They say focus on the blessings and not the problems. I’ve also heard, “what you resist, persists.”
And I’ve also read about how important it is to do what makes your soul happy.
Don’t be where you are not happy. Don’t do what doesn’t bring you a smile.
Day after day.
We come across phrases, quotes, texts, blah and blah about how to be. We read this piece of knowledge, agree with it and pass it on as WhatsApp forwards, Facebook status, tweets, Instagram posts.. endlessly.
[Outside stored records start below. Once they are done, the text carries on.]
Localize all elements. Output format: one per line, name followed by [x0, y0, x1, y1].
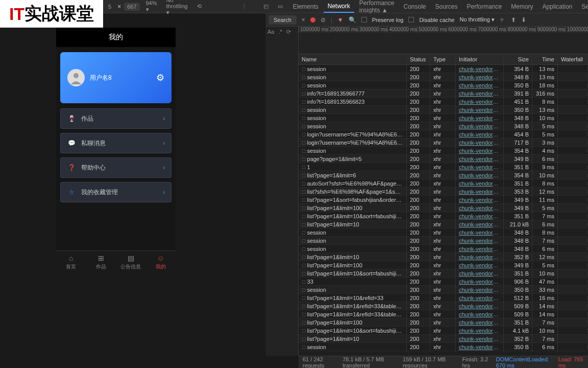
- disable-cache-checkbox[interactable]: [408, 17, 414, 22]
- tab-label: 作品: [96, 263, 106, 270]
- zoom-select[interactable]: 94% ▾: [143, 0, 160, 14]
- menu-icon: 🍷: [67, 114, 76, 123]
- clear-icon[interactable]: ⊘: [321, 16, 326, 24]
- wifi-icon[interactable]: ᯤ: [500, 16, 506, 24]
- menu-label: 帮助中心: [81, 164, 106, 172]
- upload-icon[interactable]: ⬆: [511, 16, 516, 24]
- menu-icon: 💬: [67, 139, 76, 148]
- transferred: 78.1 kB / 5.7 MB transferred: [342, 356, 396, 369]
- network-table: Name Status Type Initiator Size Time Wat…: [299, 54, 588, 356]
- ruler-tick: 3000000 ms: [358, 27, 387, 33]
- throttle-select[interactable]: No throttling ▾: [163, 0, 191, 17]
- menu-label: 私聊消息: [81, 139, 106, 148]
- download-icon[interactable]: ⬇: [521, 16, 526, 24]
- tab-label: 公告信息: [120, 263, 141, 270]
- tab-icon: ⌂: [69, 254, 73, 262]
- disable-cache-label: Disable cache: [419, 17, 454, 23]
- ruler-tick: 5000000 ms: [417, 27, 447, 33]
- bottom-tab-bar: ⌂首页⊞作品▤公告信息☺我的: [56, 250, 176, 273]
- tab-bar-item[interactable]: ⊞作品: [86, 251, 116, 273]
- filter-icon[interactable]: ▼: [337, 16, 344, 24]
- top-toolbar: 5 × 667 94% ▾ No throttling ▾ ⟲ ⋮ ◰ ▭ El…: [103, 0, 588, 13]
- tab-icon: ☺: [157, 254, 164, 262]
- load-time: Load: 765 ms: [558, 356, 584, 369]
- col-waterfall[interactable]: Waterfall: [558, 54, 588, 64]
- timeline-ruler[interactable]: 1000000 ms2000000 ms3000000 ms4000000 ms…: [299, 27, 588, 33]
- tab-security[interactable]: Security: [577, 1, 588, 12]
- chevron-right-icon: ›: [163, 140, 165, 147]
- search-icon[interactable]: 🔍: [349, 16, 356, 24]
- chevron-right-icon: ›: [163, 189, 165, 196]
- finish-time: Finish: 3.2 hrs: [462, 356, 489, 369]
- chevron-right-icon: ›: [163, 164, 165, 171]
- inspect-icon[interactable]: ◰: [260, 2, 272, 11]
- col-initiator[interactable]: Initiator: [456, 54, 504, 64]
- tab-application[interactable]: Application: [538, 1, 577, 12]
- more-icon[interactable]: ⋮: [238, 2, 250, 11]
- dom-loaded: DOMContentLoaded: 670 ms: [496, 356, 551, 369]
- menu-label: 作品: [81, 114, 93, 123]
- avatar[interactable]: [67, 69, 85, 86]
- table-row[interactable]: session200xhrchunk-vendors.js:15022350 B…: [299, 343, 588, 351]
- menu-label: 我的收藏管理: [81, 188, 118, 197]
- username-label: 用户名8: [90, 74, 112, 82]
- device-width: 5: [105, 3, 114, 11]
- menu-icon: ❓: [67, 163, 76, 172]
- close-search-icon[interactable]: ×: [302, 16, 305, 24]
- brand-logo: IT实战课堂: [0, 0, 103, 28]
- ruler-tick: 4000000 ms: [387, 27, 417, 33]
- col-status[interactable]: Status: [407, 54, 430, 64]
- device-toggle-icon[interactable]: ▭: [275, 2, 286, 11]
- refresh-icon[interactable]: ⟳: [286, 29, 291, 35]
- col-name[interactable]: Name: [299, 54, 407, 64]
- col-size[interactable]: Size: [504, 54, 532, 64]
- col-type[interactable]: Type: [430, 54, 456, 64]
- regex-icon[interactable]: .*: [278, 29, 282, 35]
- tab-icon: ▤: [128, 254, 134, 262]
- tab-icon: ⊞: [98, 254, 104, 262]
- menu-item[interactable]: 🍷作品›: [60, 108, 172, 129]
- tab-bar-item[interactable]: ⌂首页: [56, 251, 86, 273]
- col-time[interactable]: Time: [532, 54, 558, 64]
- network-toolbar: Search × ⊘ | ▼ 🔍 Preserve log Disable ca…: [265, 13, 588, 27]
- ruler-tick: 6000000 ms: [447, 27, 476, 33]
- ruler-tick: 7000000 ms: [476, 27, 506, 33]
- tab-elements[interactable]: Elements: [289, 1, 323, 12]
- tab-bar-item[interactable]: ▤公告信息: [116, 251, 146, 273]
- preserve-checkbox[interactable]: [361, 17, 367, 22]
- request-count: 61 / 242 requests: [303, 356, 335, 369]
- ruler-tick: 8000000 ms: [506, 27, 535, 33]
- rotate-icon[interactable]: ⟲: [194, 2, 205, 11]
- device-height[interactable]: 667: [124, 3, 139, 11]
- search-button[interactable]: Search: [268, 15, 297, 25]
- ruler-tick: 9000000 ms: [535, 27, 565, 33]
- menu-icon: ☆: [67, 188, 76, 197]
- preserve-label: Preserve log: [372, 17, 404, 23]
- timeline-overview[interactable]: [299, 33, 588, 54]
- search-sidebar: Aa .* ⟳: [265, 27, 299, 356]
- throttle-dropdown[interactable]: No throttling ▾: [459, 16, 494, 23]
- network-status-bar: 61 / 242 requests 78.1 kB / 5.7 MB trans…: [299, 356, 588, 368]
- tab-performance[interactable]: Performance: [463, 1, 506, 12]
- menu-item[interactable]: ☆我的收藏管理›: [60, 182, 172, 202]
- page-title: 我的: [56, 28, 176, 47]
- case-icon[interactable]: Aa: [267, 29, 274, 35]
- ruler-tick: 10000000 ms: [565, 27, 588, 33]
- tab-memory[interactable]: Memory: [507, 1, 537, 12]
- tab-label: 我的: [156, 263, 166, 270]
- ruler-tick: 1000000 ms: [299, 27, 328, 33]
- chevron-right-icon: ›: [163, 115, 165, 122]
- menu-item[interactable]: 💬私聊消息›: [60, 133, 172, 153]
- tab-console[interactable]: Console: [399, 1, 430, 12]
- ruler-tick: 2000000 ms: [328, 27, 358, 33]
- resources: 159 kB / 10.7 MB resources: [403, 356, 455, 369]
- dim-close-icon[interactable]: ×: [117, 3, 121, 10]
- tab-sources[interactable]: Sources: [431, 1, 462, 12]
- tab-label: 首页: [66, 263, 76, 270]
- tab-bar-item[interactable]: ☺我的: [146, 251, 176, 273]
- tab-network[interactable]: Network: [324, 1, 354, 13]
- user-card[interactable]: 用户名8 ⚙: [60, 52, 172, 103]
- menu-item[interactable]: ❓帮助中心›: [60, 157, 172, 178]
- record-icon[interactable]: [310, 17, 315, 22]
- gear-icon[interactable]: ⚙: [156, 72, 164, 83]
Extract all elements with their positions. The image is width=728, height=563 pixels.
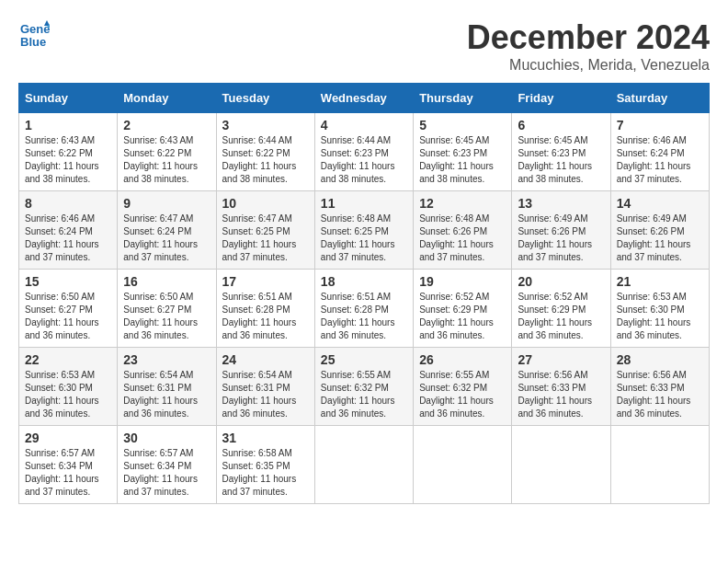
calendar-row: 1Sunrise: 6:43 AM Sunset: 6:22 PM Daylig… [19,113,710,191]
day-number: 23 [123,352,210,367]
month-title: December 2024 [467,18,710,57]
day-info: Sunrise: 6:47 AM Sunset: 6:24 PM Dayligh… [123,213,210,264]
day-info: Sunrise: 6:54 AM Sunset: 6:31 PM Dayligh… [123,369,210,420]
calendar-row: 29Sunrise: 6:57 AM Sunset: 6:34 PM Dayli… [19,426,710,504]
page-header: General Blue December 2024 Mucuchies, Me… [18,18,710,74]
day-number: 1 [25,118,111,132]
day-info: Sunrise: 6:46 AM Sunset: 6:24 PM Dayligh… [617,134,703,186]
header-monday: Monday [118,84,216,113]
day-info: Sunrise: 6:55 AM Sunset: 6:32 PM Dayligh… [419,369,506,420]
day-number: 3 [222,118,309,132]
table-row: 26Sunrise: 6:55 AM Sunset: 6:32 PM Dayli… [414,348,512,426]
title-block: December 2024 Mucuchies, Merida, Venezue… [467,18,710,74]
table-row [610,426,709,504]
table-row: 29Sunrise: 6:57 AM Sunset: 6:34 PM Dayli… [19,426,118,504]
header-saturday: Saturday [610,84,709,113]
header-wednesday: Wednesday [314,84,413,113]
weekday-header-row: Sunday Monday Tuesday Wednesday Thursday… [19,84,710,113]
day-number: 12 [419,196,506,211]
table-row: 6Sunrise: 6:45 AM Sunset: 6:23 PM Daylig… [512,113,610,191]
day-info: Sunrise: 6:55 AM Sunset: 6:32 PM Dayligh… [321,369,407,420]
day-number: 22 [25,352,111,367]
table-row: 22Sunrise: 6:53 AM Sunset: 6:30 PM Dayli… [19,348,118,426]
calendar-row: 22Sunrise: 6:53 AM Sunset: 6:30 PM Dayli… [19,348,710,426]
day-info: Sunrise: 6:45 AM Sunset: 6:23 PM Dayligh… [419,134,506,186]
day-info: Sunrise: 6:47 AM Sunset: 6:25 PM Dayligh… [222,213,309,264]
table-row: 14Sunrise: 6:49 AM Sunset: 6:26 PM Dayli… [610,191,709,270]
day-number: 26 [419,352,506,367]
calendar-row: 8Sunrise: 6:46 AM Sunset: 6:24 PM Daylig… [19,191,710,270]
day-info: Sunrise: 6:51 AM Sunset: 6:28 PM Dayligh… [222,291,309,342]
day-info: Sunrise: 6:53 AM Sunset: 6:30 PM Dayligh… [25,369,111,420]
table-row [512,426,610,504]
table-row: 25Sunrise: 6:55 AM Sunset: 6:32 PM Dayli… [314,348,413,426]
header-sunday: Sunday [19,84,118,113]
table-row: 21Sunrise: 6:53 AM Sunset: 6:30 PM Dayli… [610,270,709,348]
table-row [414,426,512,504]
table-row: 20Sunrise: 6:52 AM Sunset: 6:29 PM Dayli… [512,270,610,348]
logo: General Blue [18,18,50,53]
day-number: 15 [25,274,111,289]
day-number: 29 [25,431,111,445]
day-number: 30 [123,431,210,445]
table-row: 10Sunrise: 6:47 AM Sunset: 6:25 PM Dayli… [216,191,314,270]
day-info: Sunrise: 6:58 AM Sunset: 6:35 PM Dayligh… [222,447,309,499]
day-number: 11 [321,196,407,211]
day-number: 18 [321,274,407,289]
day-info: Sunrise: 6:48 AM Sunset: 6:25 PM Dayligh… [321,213,407,264]
day-number: 25 [321,352,407,367]
day-number: 13 [518,196,604,211]
day-info: Sunrise: 6:50 AM Sunset: 6:27 PM Dayligh… [25,291,111,342]
header-thursday: Thursday [414,84,512,113]
day-number: 2 [123,118,210,132]
table-row: 23Sunrise: 6:54 AM Sunset: 6:31 PM Dayli… [118,348,216,426]
day-info: Sunrise: 6:46 AM Sunset: 6:24 PM Dayligh… [25,213,111,264]
table-row: 13Sunrise: 6:49 AM Sunset: 6:26 PM Dayli… [512,191,610,270]
table-row: 2Sunrise: 6:43 AM Sunset: 6:22 PM Daylig… [118,113,216,191]
day-number: 14 [617,196,703,211]
table-row: 24Sunrise: 6:54 AM Sunset: 6:31 PM Dayli… [216,348,314,426]
day-info: Sunrise: 6:54 AM Sunset: 6:31 PM Dayligh… [222,369,309,420]
table-row: 28Sunrise: 6:56 AM Sunset: 6:33 PM Dayli… [610,348,709,426]
day-number: 27 [518,352,604,367]
day-number: 7 [617,118,703,132]
day-info: Sunrise: 6:49 AM Sunset: 6:26 PM Dayligh… [617,213,703,264]
day-number: 5 [419,118,506,132]
day-info: Sunrise: 6:52 AM Sunset: 6:29 PM Dayligh… [419,291,506,342]
day-number: 19 [419,274,506,289]
day-info: Sunrise: 6:56 AM Sunset: 6:33 PM Dayligh… [518,369,604,420]
table-row: 8Sunrise: 6:46 AM Sunset: 6:24 PM Daylig… [19,191,118,270]
day-number: 10 [222,196,309,211]
table-row: 19Sunrise: 6:52 AM Sunset: 6:29 PM Dayli… [414,270,512,348]
day-number: 17 [222,274,309,289]
table-row: 18Sunrise: 6:51 AM Sunset: 6:28 PM Dayli… [314,270,413,348]
day-info: Sunrise: 6:48 AM Sunset: 6:26 PM Dayligh… [419,213,506,264]
day-info: Sunrise: 6:50 AM Sunset: 6:27 PM Dayligh… [123,291,210,342]
day-info: Sunrise: 6:52 AM Sunset: 6:29 PM Dayligh… [518,291,604,342]
day-number: 20 [518,274,604,289]
calendar-row: 15Sunrise: 6:50 AM Sunset: 6:27 PM Dayli… [19,270,710,348]
header-tuesday: Tuesday [216,84,314,113]
day-info: Sunrise: 6:44 AM Sunset: 6:23 PM Dayligh… [321,134,407,186]
table-row: 11Sunrise: 6:48 AM Sunset: 6:25 PM Dayli… [314,191,413,270]
day-number: 21 [617,274,703,289]
day-info: Sunrise: 6:43 AM Sunset: 6:22 PM Dayligh… [123,134,210,186]
day-info: Sunrise: 6:44 AM Sunset: 6:22 PM Dayligh… [222,134,309,186]
table-row: 30Sunrise: 6:57 AM Sunset: 6:34 PM Dayli… [118,426,216,504]
table-row: 9Sunrise: 6:47 AM Sunset: 6:24 PM Daylig… [118,191,216,270]
table-row: 1Sunrise: 6:43 AM Sunset: 6:22 PM Daylig… [19,113,118,191]
day-number: 16 [123,274,210,289]
table-row: 15Sunrise: 6:50 AM Sunset: 6:27 PM Dayli… [19,270,118,348]
location: Mucuchies, Merida, Venezuela [467,57,710,74]
table-row: 7Sunrise: 6:46 AM Sunset: 6:24 PM Daylig… [610,113,709,191]
day-number: 4 [321,118,407,132]
calendar-table: Sunday Monday Tuesday Wednesday Thursday… [18,83,710,504]
day-info: Sunrise: 6:51 AM Sunset: 6:28 PM Dayligh… [321,291,407,342]
day-number: 8 [25,196,111,211]
day-info: Sunrise: 6:45 AM Sunset: 6:23 PM Dayligh… [518,134,604,186]
table-row: 4Sunrise: 6:44 AM Sunset: 6:23 PM Daylig… [314,113,413,191]
day-info: Sunrise: 6:43 AM Sunset: 6:22 PM Dayligh… [25,134,111,186]
header-friday: Friday [512,84,610,113]
table-row: 31Sunrise: 6:58 AM Sunset: 6:35 PM Dayli… [216,426,314,504]
day-number: 31 [222,431,309,445]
And then you meet yourself – opposite of all these things. Feeling the way you do – not “positive” all the frikkin time, almost depressed, severely depressed, suicidal, stupid, crazy, cranky, anxious, delirious, just fine – just okayish, brimming with joy, thrilled, excited, drunk, horny, hungry enough to be angry, motivated, lazy…
All these emotions within a week’s time. From Mon-bleh to Fri-yay. Dealing with yourself and the guilt of not being able to be positive. You know, it’s not a natural trait for us all. We may seem like we are sorted… or sort of sorted. Whatever. But accept the fact that you need to break down…can we? It’s not like I failed if I cried, right…. I guess it just means I am exhausted and need a break, from me. Or you, or just the environment I live in – to get a perspective.
I think, it’s getting a bit much – this socialmedia thing. I am consciously cutting down now and once you do, you find time for things that truly matter and help your growth. Growth is a basic need. If we are not growing ( I do not mean in diameter! ), we tend to become negative in life. Don’t you think so? What happens with too much of socializing (online or offline) is that the focus shifts, distraction happens and intentions get lost.
I won’t say what my plan is right now, trust me I don’t have a plan. But I do have an intention I plan to work on. I realize I cannot take time for granted. I realize what I want and I know for sure what I do not want. Ok, I have an idea! 😉
Ask. Believe. Receive.
Fight your own battles. Make it better for you. Focus on your energy. Focus on your happiness. Excuse me for sounding like a WhatsApp forward, but these are the things I need to keep telling myself, because I am sadly grown up enough to realize that they will take me to the door if I am lucky, but I am the one who needs to walk through it.